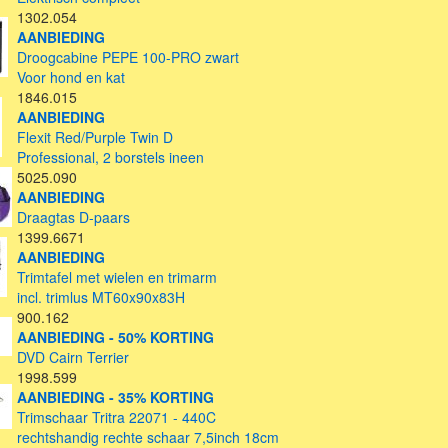
1302.054
AANBIEDING
Droogcabine PEPE 100-PRO zwart
Voor hond en kat
1846.015
AANBIEDING
Flexit Red/Purple Twin D
Professional, 2 borstels ineen
5025.090
AANBIEDING
Draagtas D-paars
1399.6671
AANBIEDING
Trimtafel met wielen en trimarm
incl. trimlus MT60x90x83H
900.162
AANBIEDING - 50% KORTING
DVD Cairn Terrier
1998.599
AANBIEDING - 35% KORTING
Trimschaar Tritra 22071 - 440C
rechtshandig rechte schaar 7,5inch 18cm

=-=-=-=-=

Problem:
From the records above, how many lines include the word "KORTING"? Only the number is wanted.

Exercise response:
2